No, years before the United Nations was founded those laying the groundwork for its creation planned the city so that it would encourage the foundation of a one world government.
"I thought D.C. was supposed to be laid out according to some sort of ancient Masonic/Sumerian/Baphomet pentagram design?"
I actually think that there is some group around here that runs tours pointing that stuff out. Never did the tour but will probably do it in the future. Just because something is nutty doesn't mean that it has no entertainment value, usually the nuttiness increases it.
Frankly I find the writings found etched into the government buildings much more nefarious than any building layouts themself.
"I actually think that there is some group around here that runs tours pointing that stuff out. Never did the tour but will probably do it in the future. Just because something is nutty doesn't mean that it has no entertainment value, usually the nuttiness increases it."
This is why I LOVE Coast to Coast AM with George Nory. When I work second shift I turn the radio to that after I get off work and laugh all the way home. Especially when the guests throw some words in to soung scientific but obviously have no idea what those words mean. Seriously, if you are ever up late put it on the radio. It is funnier than anything on TV.
I always thought the gird and spoke system was designed to make the city easier to defend from invading armys.
I forget, how'd that work out?
A 13 center city just doesn't happen before cars. The New Jersey people don't want to have to walk 20 minutes to have a word with the Rhode Island people, so whichever area ends up becoming a bit bigger, perhaps due to the presence of the capital building, becomes the place that everyone wants to be. This is especially true of capital cities. It's also hilariously ignored every time any country tries to build a new capital from scratch (see brazilia, islamabad, etc)

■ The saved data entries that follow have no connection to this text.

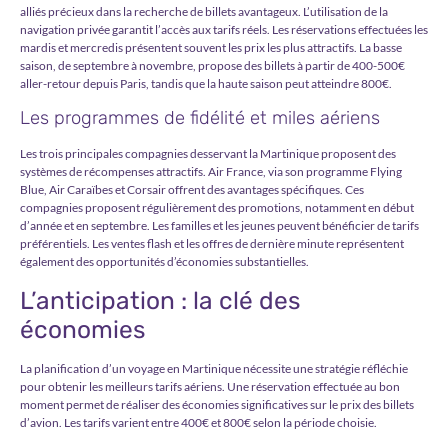
alliés précieux dans la recherche de billets avantageux. L’utilisation de la
navigation privée garantit l’accès aux tarifs réels. Les réservations effectuées les
mardis et mercredis présentent souvent les prix les plus attractifs. La basse
saison, de septembre à novembre, propose des billets à partir de 400-500€
aller-retour depuis Paris, tandis que la haute saison peut atteindre 800€.
Les programmes de fidélité et miles aériens
Les trois principales compagnies desservant la Martinique proposent des
systèmes de récompenses attractifs. Air France, via son programme Flying
Blue, Air Caraïbes et Corsair offrent des avantages spécifiques. Ces
compagnies proposent régulièrement des promotions, notamment en début
d’année et en septembre. Les familles et les jeunes peuvent bénéficier de tarifs
préférentiels. Les ventes flash et les offres de dernière minute représentent
également des opportunités d’économies substantielles.
L’anticipation : la clé des
économies
La planification d’un voyage en Martinique nécessite une stratégie réfléchie
pour obtenir les meilleurs tarifs aériens. Une réservation effectuée au bon
moment permet de réaliser des économies significatives sur le prix des billets
d’avion. Les tarifs varient entre 400€ et 800€ selon la période choisie.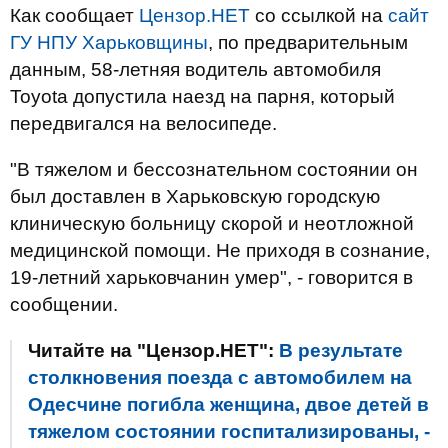
Как сообщает
Цензор.НЕТ
со ссылкой на
сайт
ГУ НПУ Харьковщины
, по предварительным
данным, 58-летняя водитель автомобиля
Toyota допустила наезд на парня, который
передвигался на велосипеде.
"В тяжелом и бессознательном состоянии он
был доставлен в Харьковскую городскую
клиническую больницу скорой и неотложной
медицинской помощи. Не приходя в сознание,
19-летний харьковчанин умер", - говорится в
сообщении.
Читайте на "Цензор.НЕТ":
В результате
столкновения поезда с автомобилем на
Одесчине погибла женщина, двое детей в
тяжелом состоянии госпитализированы, -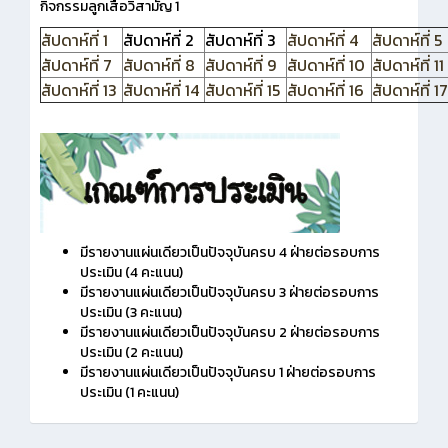
กิจกรรมลูกเสือวิสามัญ 1
สัปดาห์ที่ 1
สัปดาห์ที่ 2
สัปดาห์ที่ 3
สัปดาห์ที่ 4
สัปดาห์ที่ 5
สัปดาห์ที่ 7
สัปดาห์ที่ 8
สัปดาห์ที่ 9
สัปดาห์ที่ 10
สัปดาห์ที่ 11
สัปดาห์ที่ 13
สัปดาห์ที่ 14
สัปดาห์ที่ 15
สัปดาห์ที่ 16
สัปดาห์ที่ 17
มีรายงานแผ่นเดียวเป็นปัจจุบันครบ 4 ฝ่ายต่อรอบการ
ประเมิน (4 คะแนน)
มีรายงานแผ่นเดียวเป็นปัจจุบันครบ 3 ฝ่ายต่อรอบการ
ประเมิน (3 คะแนน)
มีรายงานแผ่นเดียวเป็นปัจจุบันครบ 2 ฝ่ายต่อรอบการ
ประเมิน (2 คะแนน)
มีรายงานแผ่นเดียวเป็นปัจจุบันครบ 1 ฝ่ายต่อรอบการ
ประเมิน (1 คะแนน)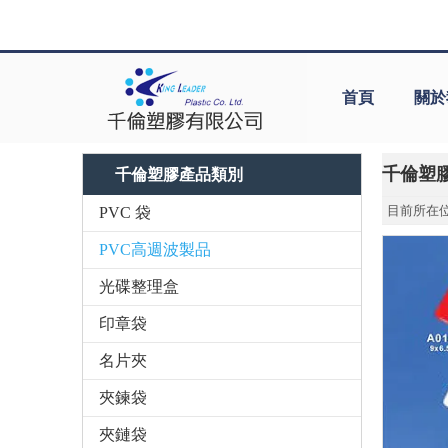
首頁
關於
千倫塑
千倫塑膠產品類別
目前所在位
PVC 袋
PVC高週波製品
光碟整理盒
印章袋
名片夾
夾鍊袋
夾鏈袋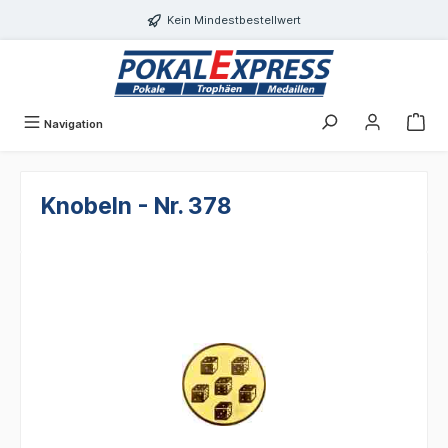
alt springen
Kein Mindestbestellwert
Navigation
Knobeln - Nr. 378
Bildergalerie überspringen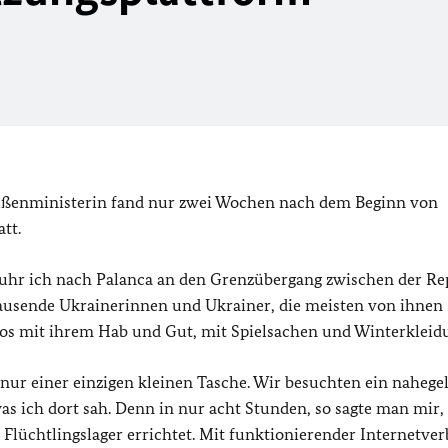
Außenministerin fand nur zwei Wochen nach dem Beginn von
tt.
fuhr ich nach Palanca an den Grenzübergang zwischen der Re
Tausende Ukrainerinnen und Ukrainer, die meisten von ihnen
tos mit ihrem Hab und Gut, mit Spielsachen und Winterkleid
nur einer einzigen kleinen Tasche. Wir besuchten ein nahege
as ich dort sah. Denn in nur acht Stunden, so sagte man mir,
n Flüchtlingslager errichtet. Mit funktionierender Internetve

the squares that remain today host bums, metro stops, the occasional office worker having lunch on a sunny day, and zero monuments to the glory of federalism and/or commerce.
The perfect metaphors for the Capitol City just won't quit, will they?
Balko is simply incorrect about L'Enfant's vision for what is now the national Mall. The Mall is the vision of the McMillan plan of the early 20th Century. L'Enfant envisioned a broad avenue much like the Champs Elysees in Paris or the broad vista approaching Versailles (where he grew up as the son of a bureaucrat).
The grid and spoke system has NOTHING to do with either the Masons or confusing invaders. The tour guides who perpetuate such nonsense really should be flogged.
"Kolohe | June 18, 2008, 2:35pm | #
I always thought the gird and spoke system was designed to make the city easier to defend from invading armys.
I forget, how'd that work out?"
Now we're trying something else in DC. We have the rest of the obese country come visit us and take pictures and do their one day of walking a year here. I think it is foolproof. I don't know how many times they have slowed me down when I am walking through the city, just imagine a large army trying to navigate through these huge masses of flesh.
Really when I see some of these tourists I wonder if gas prices are rising so rapidly because the cars are pulling such bigger loads these days.
Some of the bizarre and uncohesive development is a result not of design but because most of the "city" developed as independent cities.
Until post civil war a good portion of the NoVa cities like Arlington and Alexandria were part of the Federal District. Georgetown had its own charter into the 1870's and most of Northwest was Washington County Maryland. Each operating very independently.
I don't know off hand the exact date but it wasn't until at least the late 1870's that the district took on its current boarders and was governed as an entity. If you are talking about L'Enfant's Washington you are really talking about a much smaller section of the city then what is now the District of Columbia.